Пальцы Бена судорожно сжались в кулак, окончательно испортив отчёты, которые Алиса, оказывается, писала за Фрэнка. Она между тем подняла руку и продемонстрировала безымянный палец с обручальным кольцом, ногтем протыкая насквозь его самообладание. То, что от его самообладания оставалось.
Это, наверное, всё ещё была грань, и Бен её пока не переступил, балансируя на краю. Это была грань, на которой он мог бы остановиться, найти слова, чтобы оборвать растущий конфликт, отступить, ведь она, похоже... ну, не то чтобы она была права, но, похоже, у неё в запасе были аргументы, которые Бен не учёл. Если б учитывал, может быть, не разозлился бы так.
Но он уже разозлился, вот беда.
И остановиться на этой грани, конечно мог бы, но кто-то другой, не Бен. Бен с собой в тесном тандеме прожил уже тридцать лет и успел хорошо себя узнать. Его уже сорвало с резьбы, и оставалось лишь наблюдать за лавиной, несущейся с горы, набирая обороты и становясь всё разрушительнее.
Нельзя сказать, что Бен совсем не пытался научиться с собой совладать, он пытался.
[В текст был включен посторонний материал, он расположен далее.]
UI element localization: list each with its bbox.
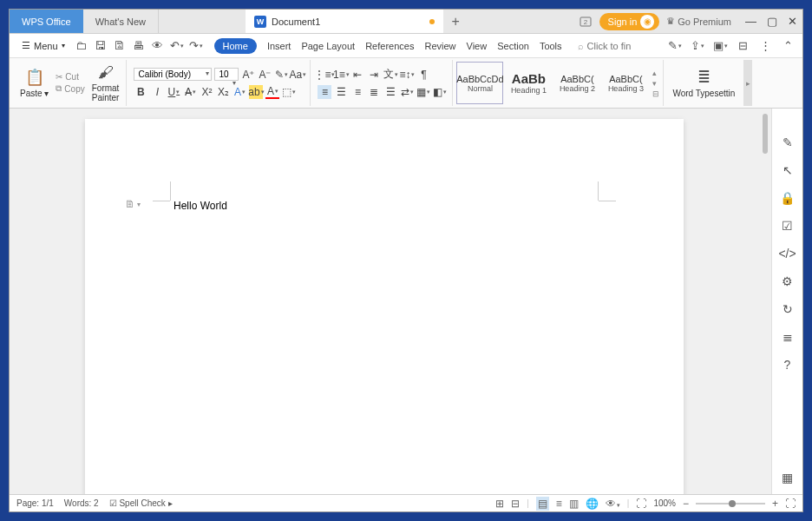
save-icon[interactable]: 🖫 [93,38,108,54]
tab-section[interactable]: Section [497,41,529,51]
bold-button[interactable]: B [134,85,147,99]
help-icon[interactable]: ? [780,357,796,373]
vertical-scrollbar[interactable] [759,109,771,494]
paste-button[interactable]: 📋 Paste ▾ [16,66,52,100]
word-count[interactable]: Words: 2 [64,498,99,508]
page-indicator[interactable]: Page: 1/1 [16,498,54,508]
more-icon[interactable]: ⋮ [757,38,773,54]
font-color-button[interactable]: A [265,85,279,99]
options-icon[interactable]: ⊟ [735,38,750,54]
style-normal[interactable]: AaBbCcDd Normal [456,62,503,104]
style-tool-icon[interactable]: ✎ [667,38,683,54]
whats-new-tab[interactable]: What's New [83,10,159,33]
fullscreen-icon[interactable]: ⛶ [785,498,796,510]
cursor-icon[interactable]: ↖ [780,162,796,178]
ribbon-scroll-right[interactable]: ▸ [743,60,752,106]
subscript-button[interactable]: X₂ [216,85,230,99]
cut-button[interactable]: ✂Cut [56,72,84,82]
web-layout-icon[interactable]: ▥ [569,498,579,510]
tabs-button[interactable]: ⇄ [400,85,414,99]
copy-button[interactable]: ⧉Copy [56,83,84,94]
align-left-button[interactable]: ≡ [318,85,331,99]
style-heading-3[interactable]: AaBbC( Heading 3 [602,62,649,104]
grow-font-icon[interactable]: A⁺ [241,68,255,82]
menu-button[interactable]: ☰ Menu ▾ [16,38,70,53]
change-case-icon[interactable]: Aa [291,68,304,82]
outline-view-icon[interactable]: ≡ [556,498,562,510]
align-center-button[interactable]: ☰ [334,85,348,99]
document-page[interactable]: 🗎 ▾ Hello World [85,119,684,494]
view-mode-2-icon[interactable]: ⊟ [511,498,520,510]
collapse-ribbon-icon[interactable]: ⌃ [780,38,796,54]
lock-icon[interactable]: 🔒 [780,190,796,206]
apps-icon[interactable]: ▦ [780,470,796,485]
zoom-slider[interactable] [696,503,765,505]
tab-tools[interactable]: Tools [540,41,562,51]
show-marks-icon[interactable]: ¶ [416,68,430,82]
justify-button[interactable]: ≣ [367,85,381,99]
tab-insert[interactable]: Insert [267,41,291,51]
search-box[interactable]: ⌕ [578,41,639,51]
strikethrough-button[interactable]: A̶ [183,85,197,99]
redo-button[interactable]: ↷ [188,38,204,54]
paragraph-handle[interactable]: 🗎 ▾ [125,198,141,210]
zoom-in-button[interactable]: + [772,498,778,510]
styles-more[interactable]: ▴ ▾ ⊟ [651,62,661,104]
bullets-button[interactable]: ⋮≡ [318,68,331,82]
document-content[interactable]: Hello World [174,200,227,212]
spell-check-toggle[interactable]: ☑ Spell Check ▸ [109,498,173,508]
note-icon[interactable]: ☑ [780,218,796,234]
zoom-out-button[interactable]: − [683,498,689,510]
open-icon[interactable]: 🗀 [74,38,89,54]
app-name-tab[interactable]: WPS Office [10,10,83,33]
style-heading-1[interactable]: AaBb Heading 1 [505,62,552,104]
format-painter-button[interactable]: 🖌 Format Painter [88,62,123,104]
para-shading-button[interactable]: ◧ [433,85,447,99]
sign-in-button[interactable]: Sign in ◉ [599,13,660,30]
settings-icon[interactable]: ⚙ [780,274,796,289]
eye-protect-icon[interactable]: 👁 [606,498,620,510]
save-cloud-icon[interactable]: ▣ [712,38,728,54]
align-right-button[interactable]: ≡ [350,85,364,99]
clear-formatting-icon[interactable]: ✎ [274,68,288,82]
outline-icon[interactable]: ≣ [780,329,796,345]
activity-icon[interactable]: 2 [579,15,593,29]
view-mode-1-icon[interactable]: ⊞ [495,498,504,510]
word-typesetting-button[interactable]: ≣ Word Typesettin [669,66,738,100]
search-input[interactable] [587,41,639,51]
font-size-combo[interactable]: 10 [214,68,239,81]
print-layout-icon[interactable]: ▤ [536,497,549,511]
line-spacing-button[interactable]: ≡↕ [400,68,414,82]
style-heading-2[interactable]: AaBbC( Heading 2 [553,62,600,104]
numbering-button[interactable]: 1≡ [334,68,348,82]
text-direction-icon[interactable]: 文 [383,68,397,82]
borders-button[interactable]: ▦ [416,85,430,99]
share-icon[interactable]: ⇪ [690,38,705,54]
superscript-button[interactable]: X² [200,85,213,99]
reading-view-icon[interactable]: 🌐 [586,498,599,510]
go-premium-button[interactable]: ♛ Go Premium [666,16,731,27]
shrink-font-icon[interactable]: A⁻ [258,68,272,82]
document-tab[interactable]: W Document1 [246,10,443,33]
decrease-indent-button[interactable]: ⇤ [350,68,364,82]
history-icon[interactable]: ↻ [780,301,796,317]
distribute-button[interactable]: ☰ [383,85,397,99]
tab-references[interactable]: References [365,41,414,51]
tab-view[interactable]: View [467,41,488,51]
tab-page-layout[interactable]: Page Layout [301,41,355,51]
zoom-knob[interactable] [729,500,736,507]
zoom-level[interactable]: 100% [653,498,676,508]
print-preview-icon[interactable]: 👁 [150,38,166,54]
code-icon[interactable]: </> [780,246,796,261]
minimize-button[interactable]: — [745,15,756,28]
tab-review[interactable]: Review [424,41,455,51]
close-button[interactable]: ✕ [788,15,797,28]
highlight-button[interactable]: ab [249,85,263,99]
canvas-area[interactable]: 🗎 ▾ Hello World [10,109,759,494]
print-icon[interactable]: 🖶 [131,38,147,54]
font-name-combo[interactable]: Calibri (Body) [134,68,212,81]
pencil-icon[interactable]: ✎ [780,135,796,150]
tab-home[interactable]: Home [214,38,257,54]
scroll-thumb[interactable] [763,114,768,154]
italic-button[interactable]: I [150,85,164,99]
Но дальше "пытался" дело так и не зашло, забуксовал, застрял в попытках, - практически безрезультатных.
Ну вот какой тут может быть результат, когда белобрысая мегера читает тебе нотации, сунув под нос обручальное кольцо? Кольцо - тот ещё аргумент. Вешаешь на шею - и на дно камнем. Прощай, Фрэнки.
Алиса подбирает слова профессионально, с изуверской точностью бывалого садиста, произносит безупречно спокойным тоном, закручивает пружину, не оставляя Бену шансов осадить, остыть, выдохнуть, отступить на шаг. "Заведи себе свой", "какая сумасшедшая с тобой свяжется", "в Мунго на пятом этаже", - вроде бы он и не собирался жениться, но отчего всё это цепляет его подобно безжалостному репью? Губы дрожат, искривляясь в мучительной болезненной усмешке, пергамент хрустит и трескается в кулаке, и поводьев, чтоб замедлить экипаж, во весь опор несущийся к пропасти, там уже нет - выскользнули, бьют по ветру плетьми и петлями.
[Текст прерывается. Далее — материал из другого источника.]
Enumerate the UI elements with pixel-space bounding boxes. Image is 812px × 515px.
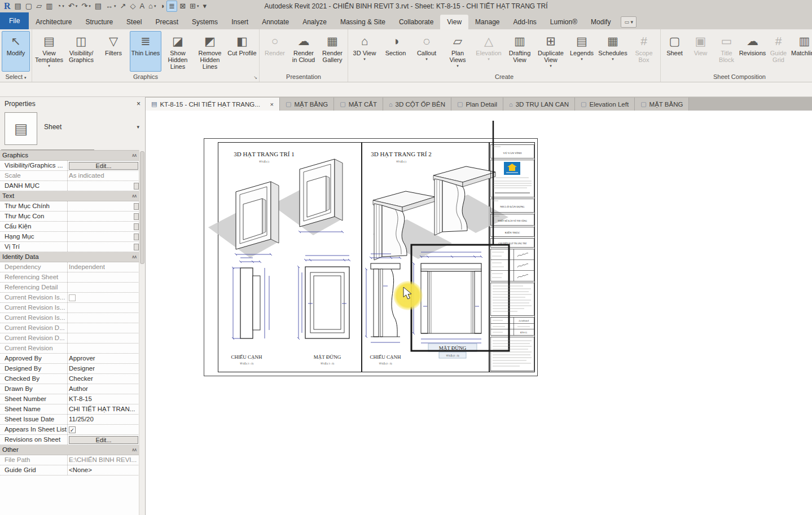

А он - нет, он не стоит, наблюдая, как истираются в жерновах тяжеловесных, необоримых эмоций последние зёрна его самообладания и сдержанности, - он там, внутри, его волочёт к пропасти, а он ничего не может сделать.
Ну и стерва же ты, Флинт! - вот и все его аргументы.
А ведь всё могло быть иначе. Они так похожи с этой мегерой, могли бы дружить.
И когда-то даже дружили.
— Клянёшься что? Что ты сделаешь, Бенни?
Он открывает рот, - чудится, вот он, тот крошечный промежуток меж катящихся под гору валунов, когда он может прекратить неудачный разговор и, возможно, даже извиниться, - но не успевает ничего сказать.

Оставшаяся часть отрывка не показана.